Friday August 8th, 2008
"Attacks on economic interests have a deterring effect (on Turkey)…As long as the Turkish state insists on war, such acts will be naturally carried out," Bahoz Erdal, a commander of the separatist Kurdistan Workers’ Party, or PKK, told the Firat news agency.
The PKK claimed responsibility for a blast Tuesday night at a section of the Baku-Tbilisi-Ceyhan oil pipeline near Refahiye, in Erzincan province.
The explosion sparked a fire, which continued to burn Friday. The conduit, which supplies oil to Western markets, is expected to remain shut for about 15 days.

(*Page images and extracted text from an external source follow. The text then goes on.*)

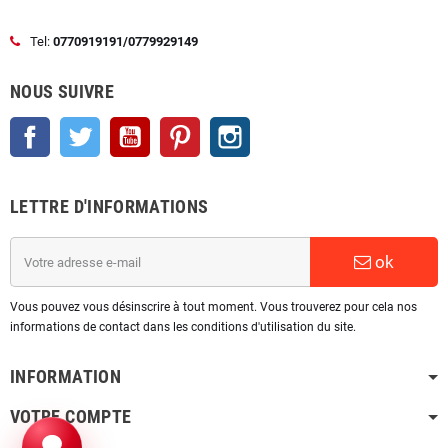
Tel:
0770919191/0779929149
NOUS SUIVRE
Facebook
Twitter
YouTube
Pinterest
Instagram
LETTRE D'INFORMATIONS
ok
Vous pouvez vous désinscrire à tout moment. Vous trouverez pour cela nos
informations de contact dans les conditions d'utilisation du site.
INFORMATION
VOTRE COMPTE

The PKK said the explosion was "an act of sabotage" by its militants, details of which would be revealed later, according to Firat.
The PKK, listed as a terrorist group by Turkey and much of the international community, has sabotaged gas and oil pipelines in the past as part of its armed campaign for self-rule in the mainly Kurdish southeast.
Erdal said the pipeline blast and other PKK attacks in recent weeks were in response to an intensified Turkish crackdown against the rebels both inside Turkey and neighboring northern Iraq, where they take refuge.
Turkish military action "has required us to boost our resistance in self-defense," he told Firat.
The Turkish authorities have played down the possibility of a sabotage at the BTC pipeline, and the Anatolia news agency Friday quoted unnamed officials as saying that the PKK might be seeking publicity.
An official from Turkey’s state-run oil and gas company, BOTAS, said Thursday that no trace of a sabotage had been found but a definite conclusion could be reached only after the fire at the pipeline was extinguished.
The Refahiye’s sub-governor had earlier ruled out sabotage, saying a fault had been detected before the blast.
Inaugurated in 2006, the 1,774-kilometer BTC pipeline is the world’s second-longest.
It carries Azeri oil from the Caspian Sea fields, the world’s third-largest reserve, to Turkey’s Mediterranean port of Ceyhan, from where tankers transport the crude oil to Western markets.
It was pumping about 1.2 million barrels of oil a day before the blast.